● **Instructions for the task**:
Report all lines below with the word "натрий".

● **Data for review**:

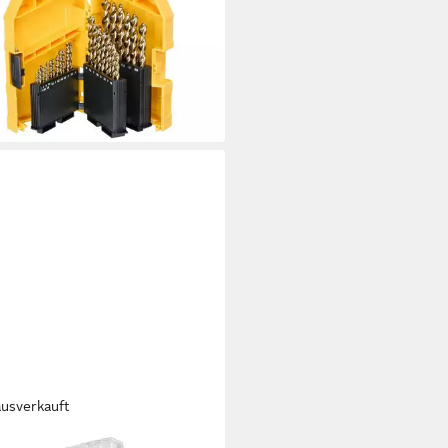
llbohrer Indexkassette HSS-G,
, 23-teilig, inkl.
bewahrungsbox
4,99 €
UVP
118,88 €
%
rbar - in 2-3 Werktagen bei dir
ausverkauft
ALT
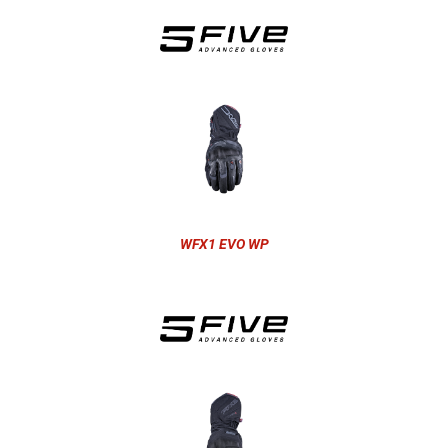
WFX1 EVO WP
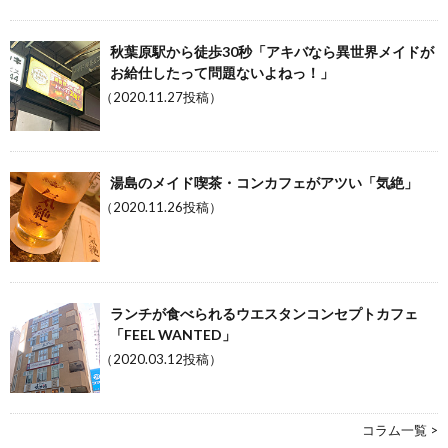
秋葉原駅から徒歩30秒「アキバなら異世界メイドが
お給仕したって問題ないよねっ！」
（2020.11.27投稿）
湯島のメイド喫茶・コンカフェがアツい「気絶」
（2020.11.26投稿）
ランチが食べられるウエスタンコンセプトカフェ
「FEEL WANTED」
（2020.03.12投稿）
コラム一覧 >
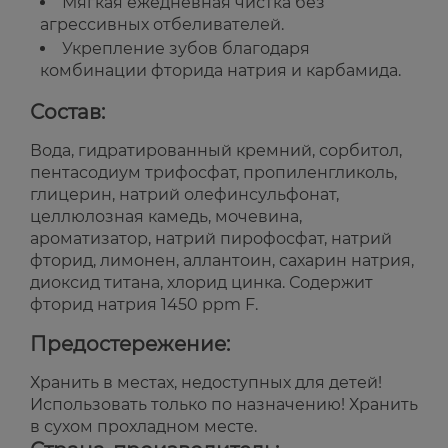
Мягкая ежедневная чистка без
агрессивных отбеливателей.
Укрепление зубов благодаря
комбинации фторида натрия и карбамида.
Состав:
Вода, гидратированный кремний, сорбитол,
пентасодиум трифосфат, пропиленгликоль,
глицерин, натрий олефинсульфонат,
целлюлозная камедь, мочевина,
ароматизатор, натрий пирофосфат, натрий
фторид, лимонен, аллантоин, сахарин натрия,
диоксид титана, хлорид цинка. Содержит
фторид натрия 1450 ppm F.
Предостережение:
Хранить в местах, недоступных для детей!
Использовать только по назначению! Хранить
в сухом прохладном месте.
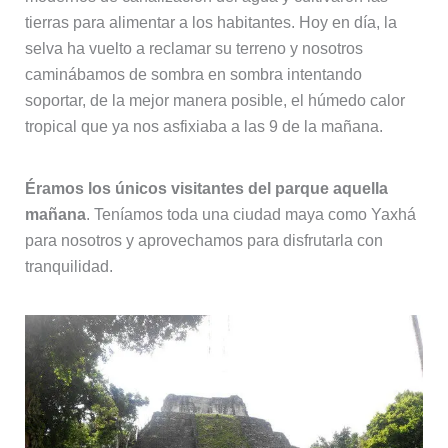
tierras para alimentar a los habitantes. Hoy en día, la
selva ha vuelto a reclamar su terreno y nosotros
caminábamos de sombra en sombra intentando
soportar, de la mejor manera posible, el húmedo calor
tropical que ya nos asfixiaba a las 9 de la mañana.
Éramos los únicos visitantes del parque aquella
mañana
. Teníamos toda una ciudad maya como Yaxhá
para nosotros y aprovechamos para disfrutarla con
tranquilidad.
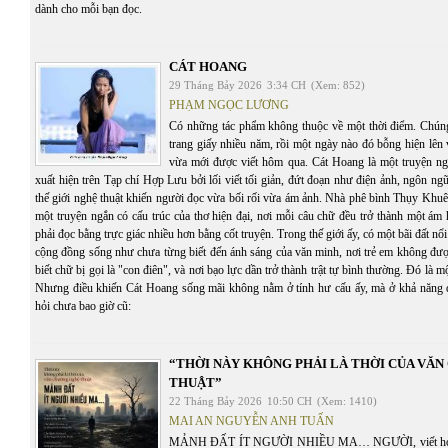
dành cho mỗi bạn đọc.
CÁT HOANG
29 Tháng Bảy 2026
3:34 CH
(Xem: 852)
PHẠM NGỌC LƯƠNG
Có những tác phẩm không thuộc về một thời điểm. Chúng 
trang giấy nhiều năm, rồi một ngày nào đó bỗng hiện lên
vừa mới được viết hôm qua. Cát Hoang là một truyện n
xuất hiện trên Tạp chí Hợp Lưu bởi lối viết tối giản, đứt đoạn như điện ảnh, ngôn ng
thế giới nghệ thuật khiến người đọc vừa bối rối vừa ám ảnh. Nhà phê bình Thụy Khuê
một truyện ngắn có cấu trúc của thơ hiện đại, nơi mỗi câu chữ đều trở thành một ám
phải đọc bằng trực giác nhiều hơn bằng cốt truyện. Trong thế giới ấy, có một bãi đất n
cộng đồng sống như chưa từng biết đến ánh sáng của văn minh, nơi trẻ em không đượ
biết chữ bị gọi là "con điên", và nơi bạo lực dần trở thành trật tự bình thường. Đó là 
Nhưng điều khiến Cát Hoang sống mãi không nằm ở tính hư cấu ấy, mà ở khả năng 
hỏi chưa bao giờ cũ:
“THỜI NÀY KHÔNG PHẢI LÀ THỜI CỦA VĂ
THUẬT”
22 Tháng Bảy 2026
10:50 CH
(Xem: 1410)
MAI AN NGUYỄN ANH TUẤN
MẢNH ĐẤT ÍT NGƯỜI NHIỀU MA… NGƯỜI, viết hoa, th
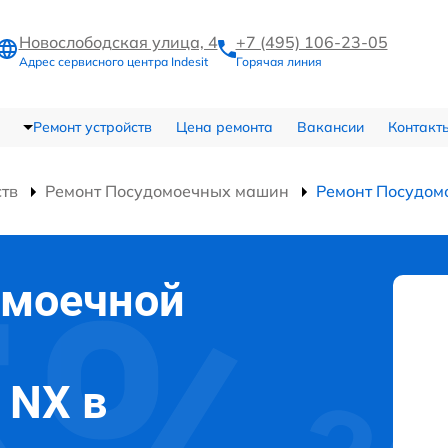
Новослободская улица, 4
+7 (495) 106-23-05
Адрес сервисного центра Indesit
Горячая линия
Ремонт устройств
Цена ремонта
Вакансии
Контакт
ств
Ремонт Посудомоечных машин
Ремонт Посудом
омоечной
 NX в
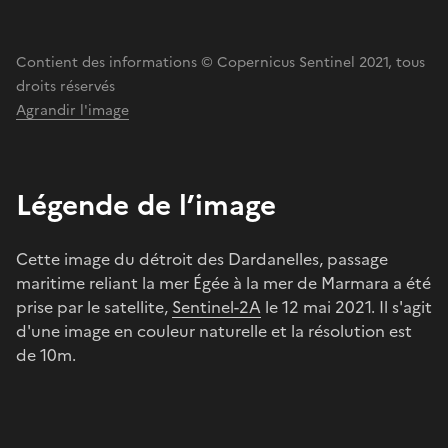
Contient des informations © Copernicus Sentinel 2021, tous
droits réservés
Agrandir l'image
Légende de l’image
Cette image du détroit des Dardanelles, passage
maritime reliant la mer Égée à la mer de Marmara a été
prise par le satellite,
Sentinel-2A
le 12 mai 2021. Il s'agit
d'une image en couleur naturelle et la résolution est
de 10m.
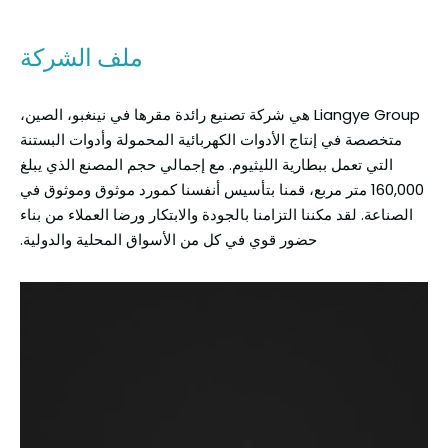
ملف الشركة
Liangye Group هي شركة تصنيع رائدة مقرها في نينغبو، الصين،
متخصصة في إنتاج الأدوات الكهربائية المحمولة وأدوات البستنة
التي تعمل ببطارية الليثيوم. مع إجمالي حجم المصنع الذي يبلغ
160,000 متر مربع، قمنا بتأسيس أنفسنا كمورد موثوق وموثوق في
الصناعة. لقد مكننا التزامنا بالجودة والابتكار ورضا العملاء من بناء
حضور قوي في كل من الأسواق المحلية والدولية.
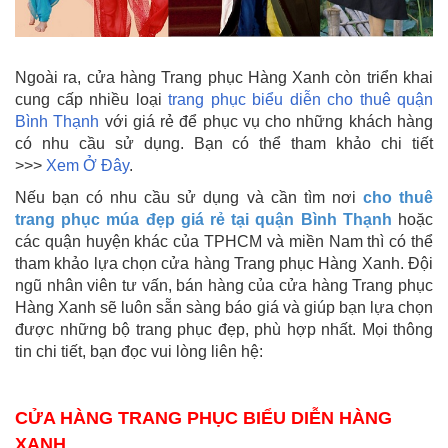
Ngoài ra, cửa hàng Trang phục Hàng Xanh còn triển khai
cung cấp nhiều loại
trang phục biểu diễn cho thuê quận
Bình Thạnh
với giá rẻ để phục vụ cho những khách hàng
có nhu cầu sử dụng.
Bạn có thể tham khảo chi tiết
>>>
Xem Ở Đây
.
Nếu bạn có nhu cầu sử dụng và cần tìm nơi
cho thuê
trang phục múa đẹp giá rẻ tại quận Bình Thạnh
hoặc
các quận huyện khác của TPHCM và miền Nam thì có thể
tham khảo lựa chọn cửa hàng Trang phục Hàng Xanh. Đội
ngũ nhân viên tư vấn, bán hàng của cửa hàng Trang phục
Hàng Xanh sẽ luôn sẵn sàng báo giá và giúp bạn lựa chọn
được những bộ trang phục đẹp, phù hợp nhất. Mọi thông
tin chi tiết, bạn đọc vui lòng liên hệ:
CỬA HÀNG TRANG PHỤC BIỂU DIỄN HÀNG
XANH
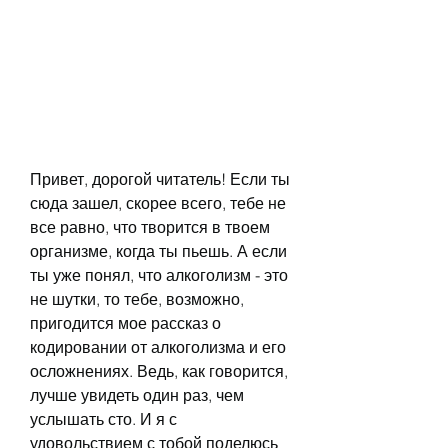
Привет, дорогой читатель! Если ты 
сюда зашел, скорее всего, тебе не 
все равно, что творится в твоем 
организме, когда ты пьешь. А если 
ты уже понял, что алкоголизм - это 
не шутки, то тебе, возможно, 
пригодится мое рассказ о 
кодировании от алкоголизма и его 
осложнениях. Ведь, как говорится, 
лучше увидеть один раз, чем 
услышать сто. И я с 
удовольствием с тобой поделюсь 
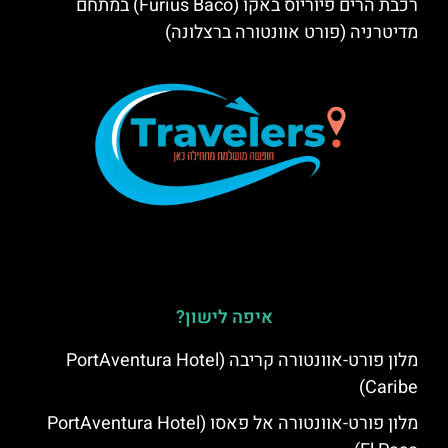
רכבת הרים פיוריוס באקו (Furius Baco) במתחם
מדיטרניה (פורט אוונטורה ברצלונה)
איפה לישון?
מלון פורט-אוונטורה קריבה (PortAventura Hotel
Caribe)
מלון פורט-אוונטורה אל פאסו (PortAventura Hotel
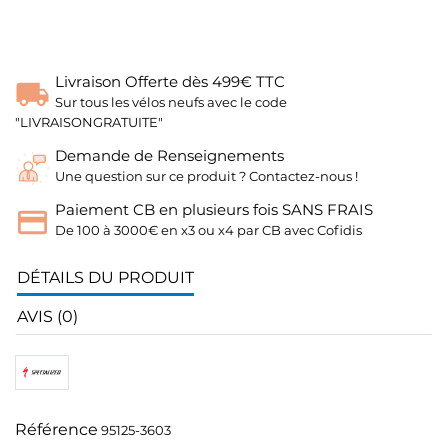
Livraison Offerte dès 499€ TTC
Sur tous les vélos neufs avec le code
"LIVRAISONGRATUITE"
Demande de Renseignements
Une question sur ce produit ? Contactez-nous !
Paiement CB en plusieurs fois SANS FRAIS
De 100 à 3000€ en x3 ou x4 par CB avec Cofidis
DÉTAILS DU PRODUIT
AVIS (0)
Référence
95125-3603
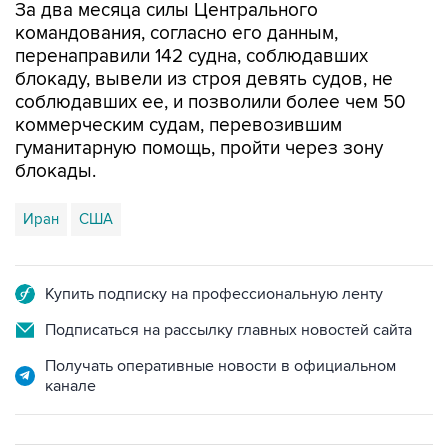
За два месяца силы Центрального
командования, согласно его данным,
перенаправили 142 судна, соблюдавших
блокаду, вывели из строя девять судов, не
соблюдавших ее, и позволили более чем 50
коммерческим судам, перевозившим
гуманитарную помощь, пройти через зону
блокады.
Иран
США
Купить подписку на профессиональную ленту
Подписаться на рассылку главных новостей сайта
Получать оперативные новости в официальном
канале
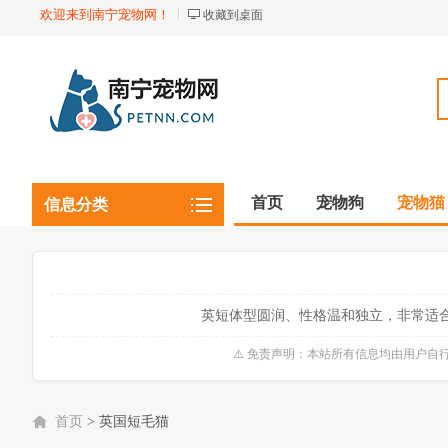
欢迎来到南宁宠物网！
收藏到桌面
首页
宠物狗
宠物猫
信息分类
观赏植物
观赏鱼虾
英短体型圆润、性格温和独立，非常适合
⚠️ 免责声明：本站所有信息均由用户
首页
>
英国短毛猫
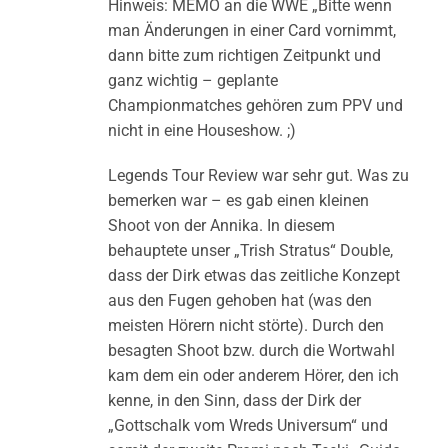
Hinweis: MEMO an die WWE „Bitte wenn
man Änderungen in einer Card vornimmt,
dann bitte zum richtigen Zeitpunkt und
ganz wichtig – geplante
Championmatches gehören zum PPV und
nicht in eine Houseshow. ;)
Legends Tour Review war sehr gut. Was zu
bemerken war – es gab einen kleinen
Shoot von der Annika. In diesem
behauptete unser „Trish Stratus“ Double,
dass der Dirk etwas das zeitliche Konzept
aus den Fugen gehoben hat (was den
meisten Hörern nicht störte). Durch den
besagten Shoot bzw. durch die Wortwahl
kam dem ein oder anderem Hörer, den ich
kenne, in den Sinn, dass der Dirk der
„Gottschalk vom Wreds Universum“ und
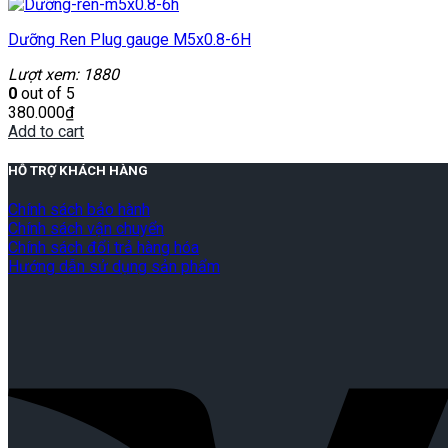
Dưỡng Ren Plug gauge M5x0.8-6H
Lượt xem: 1880
0
out of 5
380.000
₫
Add to cart
HỖ TRỢ KHÁCH HÀNG
Chính sách bảo hành
Chính sách vận chuyển
Chính sách đổi trả hàng hóa
Hướng dẫn sử dụng sản phẩm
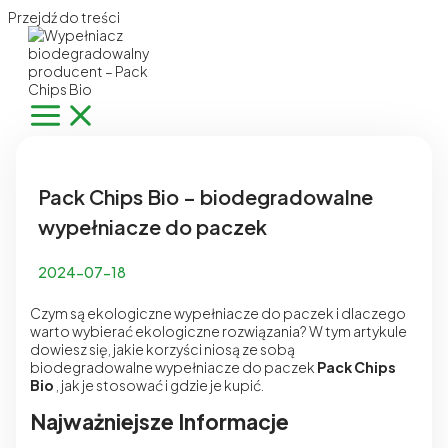
Przejdź do treści
Pack Chips Bio – biodegradowalne
wypełniacze do paczek
2024-07-18
Czym są ekologiczne wypełniacze do paczek i dlaczego
warto wybierać ekologiczne rozwiązania? W tym artykule
dowiesz się, jakie korzyści niosą ze sobą
biodegradowalne wypełniacze do paczek
Pack Chips
Bio
, jak je stosować i gdzie je kupić.
Najważniejsze Informacje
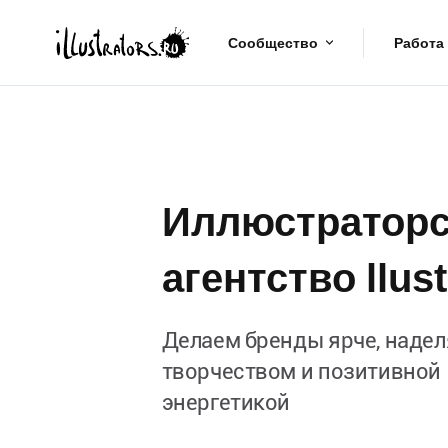
Сообщество
Работа
Иллюстраторс
агентство llust
Делаем бренды ярче, надел
творчеством и позитивной
энергетикой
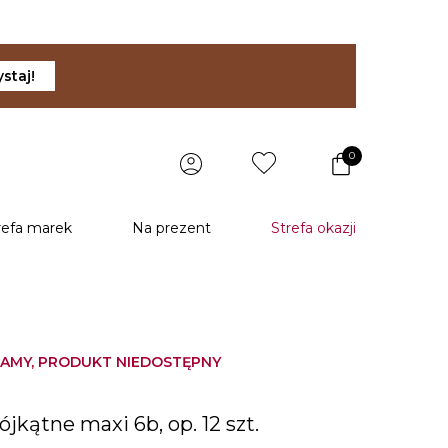
staj!
0
refa marek
Na prezent
Strefa okazji
AMY, PRODUKT NIEDOSTĘPNY
ójkątne maxi 6b, op. 12 szt.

● **Reply**:
глицерин, натрий олефинсульфонат,
ароматизатор, натрий пирофосфат, натрий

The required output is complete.